With a Cash ISA or a Stocks & Shares ISA (or a combination of the two), you can save or invest up to £20,000 a year tax-efficiently. Your ISA allowance doesn’t roll over into a subsequent tax year, so if you don’t use it, you’ll lose out forever. If you are in a position to, it may make sense for you and your spouse to take advantage of each other’s ISA allowance, particularly if one of you has more financial resources than the other. That way, you can save (in the case of Cash ISAs) or invest (in the case of Stocks & Shares ISAs) up to £40,000 tax-efficiently in the current tax year.
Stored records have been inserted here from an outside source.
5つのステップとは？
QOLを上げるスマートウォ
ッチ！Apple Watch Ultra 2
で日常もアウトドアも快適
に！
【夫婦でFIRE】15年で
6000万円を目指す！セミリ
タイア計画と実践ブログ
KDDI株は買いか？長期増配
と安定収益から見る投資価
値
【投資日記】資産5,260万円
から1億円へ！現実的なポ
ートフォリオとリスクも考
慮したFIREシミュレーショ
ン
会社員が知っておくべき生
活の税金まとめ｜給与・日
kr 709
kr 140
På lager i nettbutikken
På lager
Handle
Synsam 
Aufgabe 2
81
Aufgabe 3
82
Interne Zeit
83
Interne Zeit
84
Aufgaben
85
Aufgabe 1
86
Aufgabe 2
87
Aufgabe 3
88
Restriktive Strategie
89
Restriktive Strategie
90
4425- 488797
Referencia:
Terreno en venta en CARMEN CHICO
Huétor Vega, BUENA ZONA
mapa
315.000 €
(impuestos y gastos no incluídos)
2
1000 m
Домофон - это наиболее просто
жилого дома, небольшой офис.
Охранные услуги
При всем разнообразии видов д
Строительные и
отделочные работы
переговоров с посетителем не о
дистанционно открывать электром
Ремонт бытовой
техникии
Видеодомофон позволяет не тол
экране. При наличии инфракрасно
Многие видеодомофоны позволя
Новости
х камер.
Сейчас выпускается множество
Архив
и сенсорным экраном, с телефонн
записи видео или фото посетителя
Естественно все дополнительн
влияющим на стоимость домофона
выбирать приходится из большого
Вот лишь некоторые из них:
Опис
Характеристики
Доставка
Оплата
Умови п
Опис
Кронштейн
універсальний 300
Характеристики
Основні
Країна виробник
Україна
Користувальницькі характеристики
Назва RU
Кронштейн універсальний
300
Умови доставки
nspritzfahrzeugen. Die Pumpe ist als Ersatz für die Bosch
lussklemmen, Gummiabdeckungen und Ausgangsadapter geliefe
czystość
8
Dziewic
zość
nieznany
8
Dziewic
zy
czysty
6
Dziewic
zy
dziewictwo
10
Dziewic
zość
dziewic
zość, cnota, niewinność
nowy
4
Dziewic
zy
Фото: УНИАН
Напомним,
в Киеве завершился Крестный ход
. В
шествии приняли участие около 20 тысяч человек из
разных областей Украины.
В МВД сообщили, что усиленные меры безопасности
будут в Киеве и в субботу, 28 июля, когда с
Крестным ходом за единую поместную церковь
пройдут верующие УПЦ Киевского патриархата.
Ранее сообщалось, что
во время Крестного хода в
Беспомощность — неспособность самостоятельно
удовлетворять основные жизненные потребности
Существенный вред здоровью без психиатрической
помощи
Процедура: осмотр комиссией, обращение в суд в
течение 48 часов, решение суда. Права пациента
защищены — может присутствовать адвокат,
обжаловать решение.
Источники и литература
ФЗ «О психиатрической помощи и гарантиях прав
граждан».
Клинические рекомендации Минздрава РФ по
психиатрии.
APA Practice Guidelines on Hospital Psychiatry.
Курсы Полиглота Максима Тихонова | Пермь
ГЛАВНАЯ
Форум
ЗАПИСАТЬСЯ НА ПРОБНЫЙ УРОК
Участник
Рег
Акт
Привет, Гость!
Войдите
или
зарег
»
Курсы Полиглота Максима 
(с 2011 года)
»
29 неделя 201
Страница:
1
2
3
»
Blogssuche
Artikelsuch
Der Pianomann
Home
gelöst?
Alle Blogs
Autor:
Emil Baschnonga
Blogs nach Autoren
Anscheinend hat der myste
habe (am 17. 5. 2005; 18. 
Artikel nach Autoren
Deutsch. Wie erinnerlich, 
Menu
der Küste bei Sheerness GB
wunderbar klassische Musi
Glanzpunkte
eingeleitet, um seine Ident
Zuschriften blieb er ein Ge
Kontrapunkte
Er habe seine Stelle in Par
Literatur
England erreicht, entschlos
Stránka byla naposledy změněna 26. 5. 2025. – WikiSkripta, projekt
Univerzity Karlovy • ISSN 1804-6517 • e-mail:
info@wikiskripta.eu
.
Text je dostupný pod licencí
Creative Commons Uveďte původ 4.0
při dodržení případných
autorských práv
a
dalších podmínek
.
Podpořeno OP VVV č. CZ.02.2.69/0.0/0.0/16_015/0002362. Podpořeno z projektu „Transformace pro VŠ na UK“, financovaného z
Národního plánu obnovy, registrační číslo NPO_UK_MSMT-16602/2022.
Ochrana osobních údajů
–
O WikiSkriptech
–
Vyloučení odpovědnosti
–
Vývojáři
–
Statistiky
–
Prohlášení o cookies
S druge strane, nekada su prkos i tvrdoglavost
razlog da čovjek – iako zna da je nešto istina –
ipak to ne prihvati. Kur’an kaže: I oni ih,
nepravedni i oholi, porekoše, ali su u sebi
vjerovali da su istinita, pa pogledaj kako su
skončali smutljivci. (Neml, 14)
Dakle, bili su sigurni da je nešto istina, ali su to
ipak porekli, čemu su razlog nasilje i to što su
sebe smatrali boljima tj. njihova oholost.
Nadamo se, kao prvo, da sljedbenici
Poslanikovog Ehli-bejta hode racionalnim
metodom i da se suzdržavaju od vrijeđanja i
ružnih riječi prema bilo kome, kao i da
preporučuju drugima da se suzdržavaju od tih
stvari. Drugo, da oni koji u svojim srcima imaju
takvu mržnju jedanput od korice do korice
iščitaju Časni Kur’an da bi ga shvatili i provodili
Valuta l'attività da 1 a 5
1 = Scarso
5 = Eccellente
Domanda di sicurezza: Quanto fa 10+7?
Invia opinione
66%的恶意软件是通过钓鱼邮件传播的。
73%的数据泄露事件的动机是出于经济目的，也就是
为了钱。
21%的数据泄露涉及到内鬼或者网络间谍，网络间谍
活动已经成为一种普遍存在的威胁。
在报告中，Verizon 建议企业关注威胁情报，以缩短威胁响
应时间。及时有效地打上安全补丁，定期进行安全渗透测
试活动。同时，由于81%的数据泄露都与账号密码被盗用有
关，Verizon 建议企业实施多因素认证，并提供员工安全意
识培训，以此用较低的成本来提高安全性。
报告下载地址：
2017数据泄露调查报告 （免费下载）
Also, 16 and 17-year-olds actually have two ISA allowances, as they’re able to open a Junior ISA (which for 2019/20 has a limit of £4,368) and an adult Cash ISA. This means that you could put away up to £24,368 in your child’s name tax-efficiently this tax year.
People aged 18–39 can open a Lifetime ISA, which entitles them to save up to £4,000 tax-efficiently a year until they’re 50. The Government will top up the savings by 25%, up to a maximum of £1,000 a year.
Viewing your and your spouse’s allowance as one will allow you to make the most of these tax advantages.
2. Make the most of your pension tax reliefs Now is also the time to check you are taking full advantage of your pension tax reliefs and allowances. Normally, between you and your employer, you can contribute a maximum of £40,000 into your pension in a tax year (called your ‘annual allowance’) before it becomes subject to Income Tax. It’s important not to exceed this limit – which is set at either 100% of your salary or £40,000 (whichever is lower). However, for high earners with a taxable income of more than £150,000 per year, this is tapered downwards.
If you don’t manage to make full use of your £40,000 pensions annual allowance this tax year, you can carry it forward for up to three years. For example, in the current 2019/20 tax year, you could carry forward unused contributions from 2016/17, 2017/18 and 2018/19, but the clock re-starts on 6 April this year.
Everyone is entitled to a tax-free personal allowance. This is the amount of income you don’t pay any Income Tax on, and for 2019/20 stands at £12,500. If your income is above £100,000, the basic personal allowance is reduced by £1 for each £2 you earn over the £100,000 limit, irrespective of your age.
However, you could get some of your allowance back by increasing your pension contributions, as the income on your tax return will be lower to take your extra pension contributions into account.
You can also increase your basic State Pension by making voluntary Class 3 National Insurance Contributions (NICs).